Say that this first nanofactory is used to make a duplicate nanofactory, then both nanofactories are used to make duplicates, and so on, until you have 200 million units, ready for distribution to the majority of households in the nation. How long would this take? Under 28 duplication cycles, or approximately 18 days. In our model that would be January 19th, 2020. Assuming another week for distribution, this would put nanofactories into most homes in under a month since the technology was initially completed. To compare, the time it took for the Internet to be adopted by 50% of American households since its invention was about 15 years. The MP3 player and cell phone have arguably taken far less time to achieve 50% adoption, more like a few years. Nanofactories could achieve 50% adoption in weeks, possibly months or years if the price is kept artificially high, which is Michael Vassar’s scenario in his Corporate Cornucopia paper. In any case, once a nation has 200 million nanofactories and the necessary raw materials, it could theoretically fabricate 2.3 billion metric tons of product per year, mostly durable goods, a productivity rate much greater than those seen in contemporary economies.

(If you read Greg’s post in the comments, you’ll see that early nanofactories would have high power and feedstock requirements, so the exponential explosion outlined above would be rather delayed. My model is partially based on the assumption that, unless a nanofactory has relatively low power requirements and can accept non-perfect feedstock, it isn’t really going to be mass produced anyway.)

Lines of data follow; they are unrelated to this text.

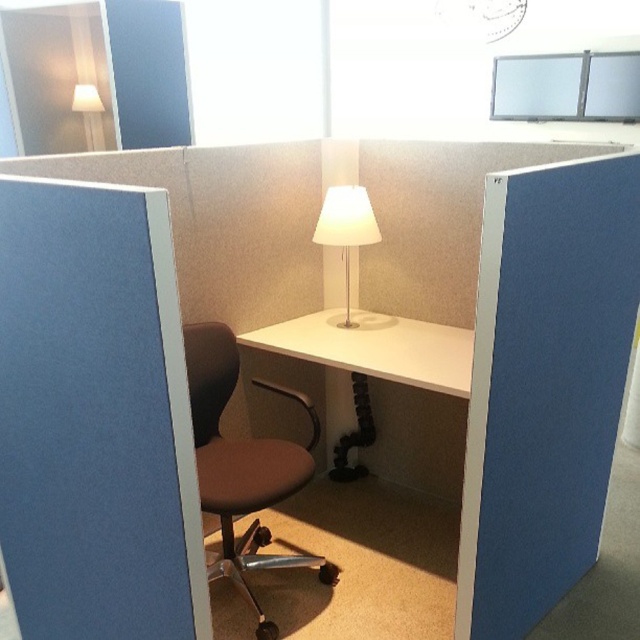 Locate an element on the screen. This screenshot has width=640, height=640. brown fabric swivel chair at center is located at coordinates pyautogui.click(x=243, y=465).

Which is behind, point (280, 467) or point (348, 330)?

The point (348, 330) is behind.

I want to click on brown fabric swivel chair at center, so 243,465.

Does white glossy computer desk at center have a greater width compared to white matte lamp at center?

Yes, white glossy computer desk at center is wider than white matte lamp at center.

Which of these two, white glossy computer desk at center or white matte lamp at center, stands taller?

white glossy computer desk at center

Identify the location of white glossy computer desk at center. (376, 348).

Where is `white glossy computer desk at center`? The width and height of the screenshot is (640, 640). white glossy computer desk at center is located at coordinates (376, 348).

Between point (269, 624) and point (324, 204), which one is positioned behind?

The point (324, 204) is more distant.

Where is `brown fabric swivel chair at center`? brown fabric swivel chair at center is located at coordinates (243, 465). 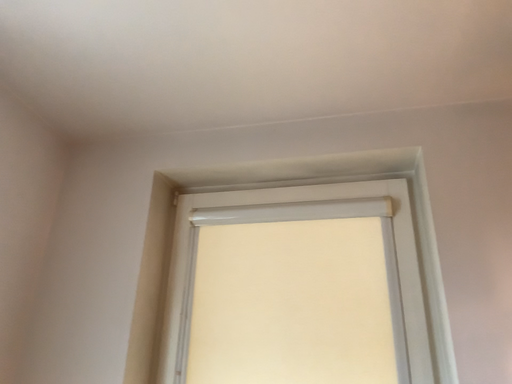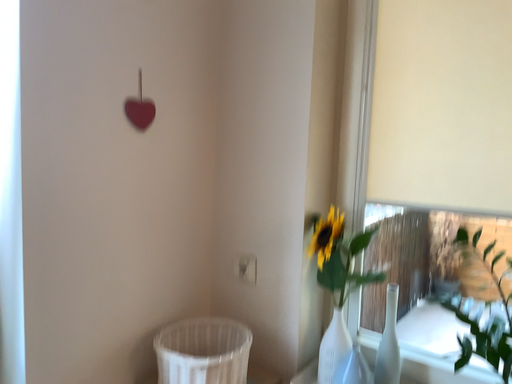 Question: Which way did the camera rotate in the video?

Choices:
 (A) rotated right
 (B) rotated left

Answer: (B) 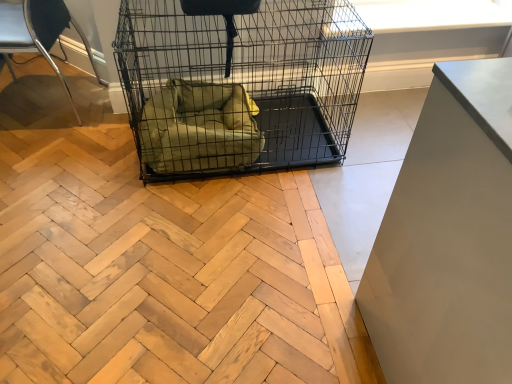 The height and width of the screenshot is (384, 512). I want to click on free space to the left of green fabric dog bed at center, so click(87, 159). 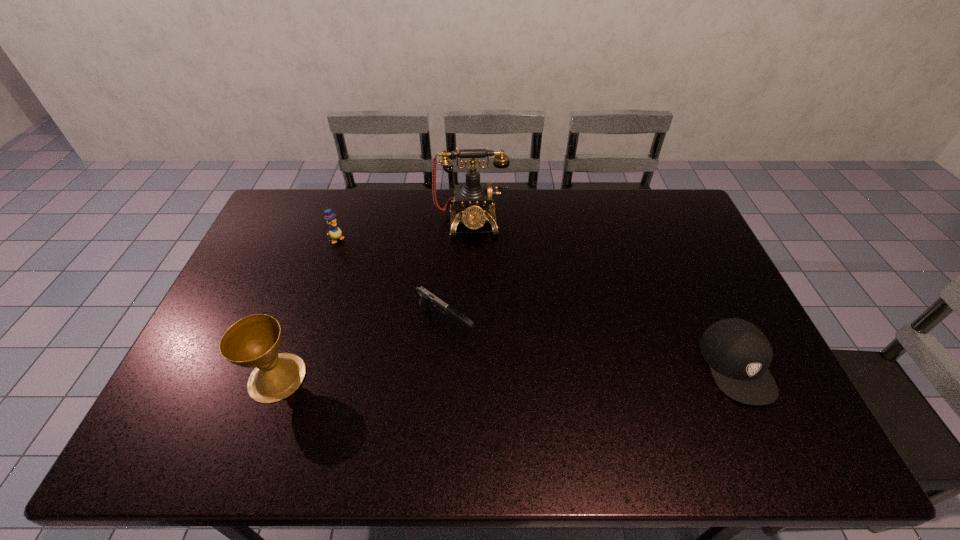 Where is `vacant space at the far edge of the desktop`? This screenshot has height=540, width=960. vacant space at the far edge of the desktop is located at coordinates (438, 191).

Find the location of a particular element. The height and width of the screenshot is (540, 960). vacant space at the near edge of the desktop is located at coordinates (352, 391).

Identify the location of free space at the left edge of the desktop. (284, 252).

Locate an element on the screen. vacant space at the right edge of the desktop is located at coordinates (671, 234).

Find the location of `free space at the far left corner of the desktop`. free space at the far left corner of the desktop is located at coordinates (316, 210).

I want to click on vacant space at the far right corner of the desktop, so click(678, 207).

In order to click on vacant area that lies between the fourth shortest object and the cap in this screenshot , I will do `click(507, 372)`.

Where is `vacant area that lies between the rightmost object and the duckling`? vacant area that lies between the rightmost object and the duckling is located at coordinates (537, 302).

The image size is (960, 540). In order to click on unoccupied area between the chalice and the tallest object in this screenshot , I will do `click(374, 300)`.

Where is `unoccupied position between the cap and the duckling`? The width and height of the screenshot is (960, 540). unoccupied position between the cap and the duckling is located at coordinates (537, 302). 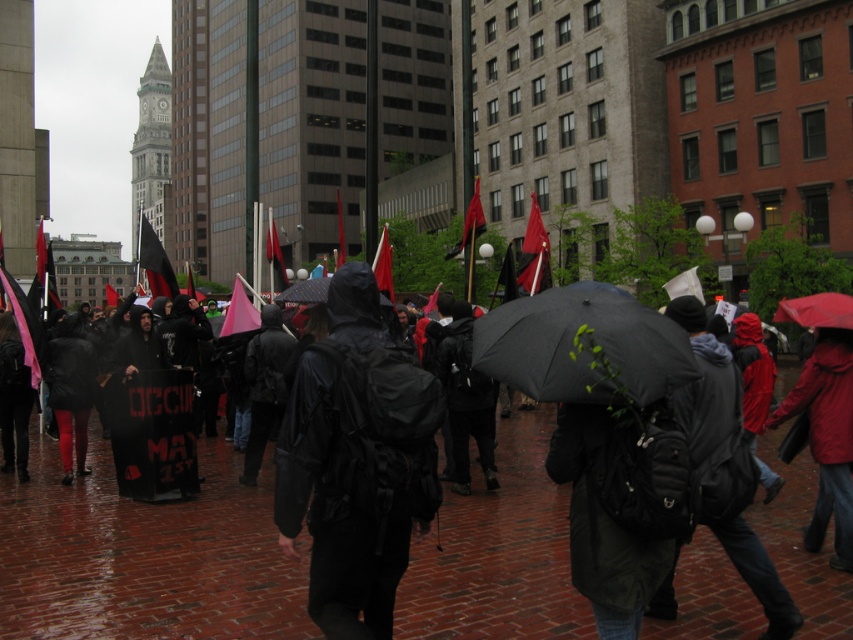 You are a photographer trying to capture a clear shot of the red fabric flag at upper center during the protest. However, there is someone wearing a black matte jacket at center blocking your view. Based on the scene description, can you adjust your position to see the flag without moving the person?

The black matte jacket at center is in front of the red fabric flag at upper center, so you can move to the side or behind the person wearing the black matte jacket at center to get an unobstructed view of the red fabric flag at upper center.

You are a photographer at the protest and want to capture a photo that includes both the black matte jacket at center and the red fabric flag at center. Based on their positions, which object should you focus on first to ensure both are in frame?

The black matte jacket at center is located below the red fabric flag at center, so you should focus on the red fabric flag at center first to ensure both are in frame.

You are a photographer standing in the crowd at the protest. You want to take a closeup photo of the black matte umbrella at center. Considering your camera can focus on objects within 5 meters, will you be able to take the photo without moving closer?

The black matte umbrella at center is 7.20 meters away from the viewer, which is beyond the camera focus range of 5 meters. Therefore, you cannot take the closeup photo without moving closer.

The question is, will the technology be available to everyone, or will it be guarded by a jealous few?

On the downside, restricting nanotechnology would have a horrible negative effect on many of the poorest people in the world, who have little access to housing, electricity, water, and other basic needs. Because the marginal cost of manufacturing an additional product using a nanofactory is so close to zero, people in poverty have the most to gain if nanotech is widely adopted, and the most to lose if it is restricted.

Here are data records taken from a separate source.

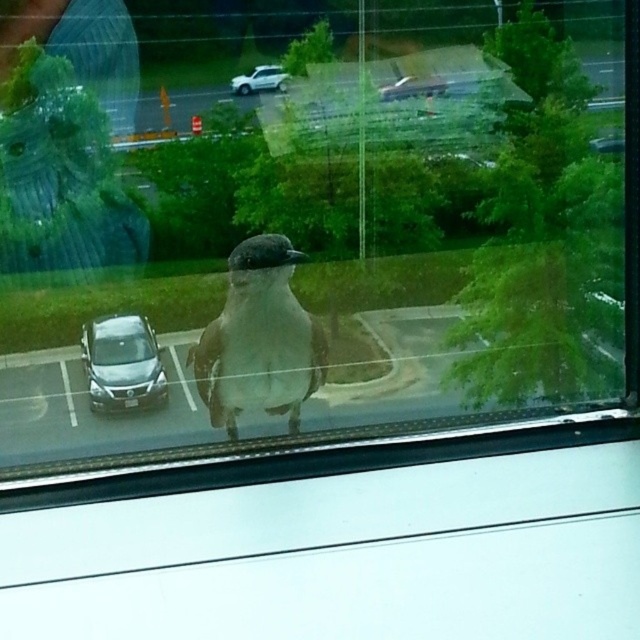 Looking at this image, you are a delivery person who needs to reach the satin silver car at lower left without disturbing the gray matte bird at center. The minimum safe distance to maintain from the bird is 10 feet. Can you safely approach the car from your current position?

The gray matte bird at center is 9.77 feet from the satin silver car at lower left. Since the minimum safe distance is 10 feet, approaching the car would bring you within the safety zone of the bird. Therefore, you cannot safely approach the car without disturbing the gray matte bird at center.

You are a delivery person who needs to park a 2.5 meter wide truck in the parking lot. You see the satin silver car at lower left and the white matte car at center. Which parking spot between them has enough width for your truck?

The satin silver car at lower left might be wider than white matte car at center, so the parking spot next to the white matte car at center is likely wider and can accommodate the truck.

You are standing in front of a window and see a gray matte bird at center and a white matte car at center. Which object is positioned to the right side from your perspective?

The gray matte bird at center is to the right of the white matte car at center. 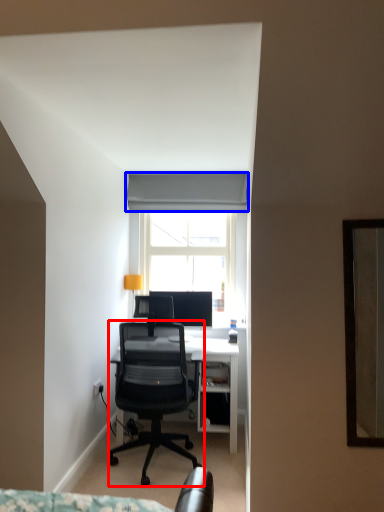 Question: Which point is further to the camera, chair (highlighted by a red box) or curtain (highlighted by a blue box)?

Choices:
 (A) chair
 (B) curtain

Answer: (B) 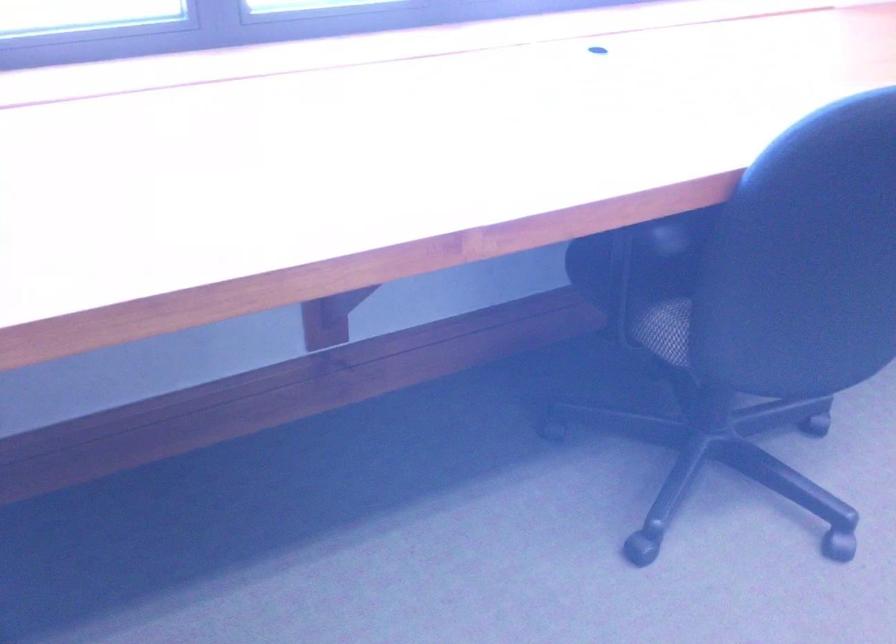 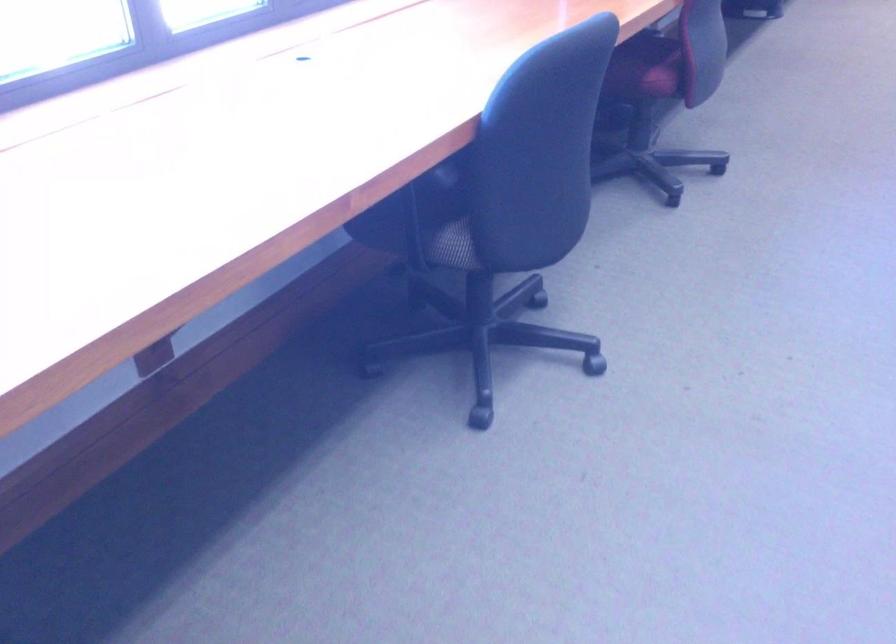 Question: The camera is either moving clockwise (left) or counter-clockwise (right) around the object. The first image is from the beginning of the video and the second image is from the end. Is the camera moving left or right when shooting the video?

Choices:
 (A) Left
 (B) Right

Answer: (A) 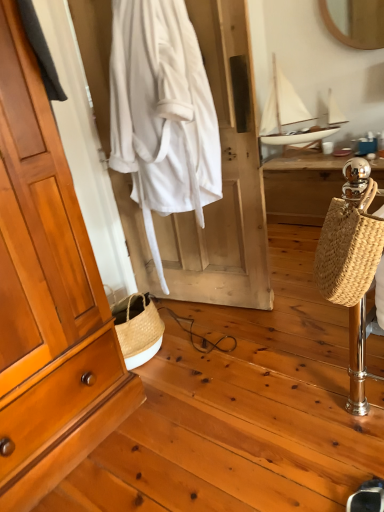 You are a GUI agent. You are given a task and a screenshot of the screen. Output one action in this format:
    pyautogui.click(x=<x>, y=<y>)
    Task: Click on the free location above woven wood desk at right (from a real-world perspective)
    
    Given the screenshot: What is the action you would take?
    pyautogui.click(x=328, y=158) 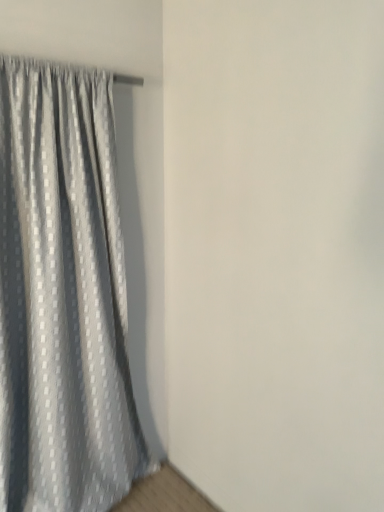 Measure the distance between gray textured curtain at left and camera.

gray textured curtain at left is 5.28 feet away from camera.

Image resolution: width=384 pixels, height=512 pixels. Describe the element at coordinates (62, 296) in the screenshot. I see `gray textured curtain at left` at that location.

You are a GUI agent. You are given a task and a screenshot of the screen. Output one action in this format:
    pyautogui.click(x=<x>, y=<y>)
    Task: Click on the gray textured curtain at left
    The image size is (384, 512).
    Given the screenshot: What is the action you would take?
    pyautogui.click(x=62, y=296)

Image resolution: width=384 pixels, height=512 pixels. I want to click on gray textured curtain at left, so click(62, 296). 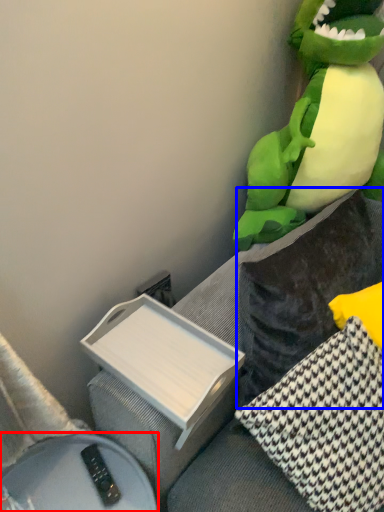 Question: Which of the following is the farthest to the observer, furniture (highlighted by a red box) or pillow (highlighted by a blue box)?

Choices:
 (A) furniture
 (B) pillow

Answer: (A)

On the other hand, nanotech opens up a dangerous Pandora’s box of problems that few people have even begun to understand. Nanoengineered weapons are in fact one of the greatest threats to humanity’s future that has yet been imagined. Even if the threat of extinction were as low as 1/100, that’s a 1/100 chance of the entire human future being destroyed, a future that potentially consists of trillions and trillions of beings experiencing worthwhile lives. It would be ethically prudent to hold back this technology until we can be better reassured that we can handle it with minimal risk. Unfortunately, in the real world you can’t hold back a technology once international research gets started and investors are pouring money into it, which has already happened for nano. The upshot is that it might actually be beneficial for humanity if nanotechnology did end up being released to the public slowly, or in low-performance versions that make for a more fluid transition from manufacturing technologies of the past. But is that really practical once other companies and governments see the tremendous power of the technology and start developing their own versions?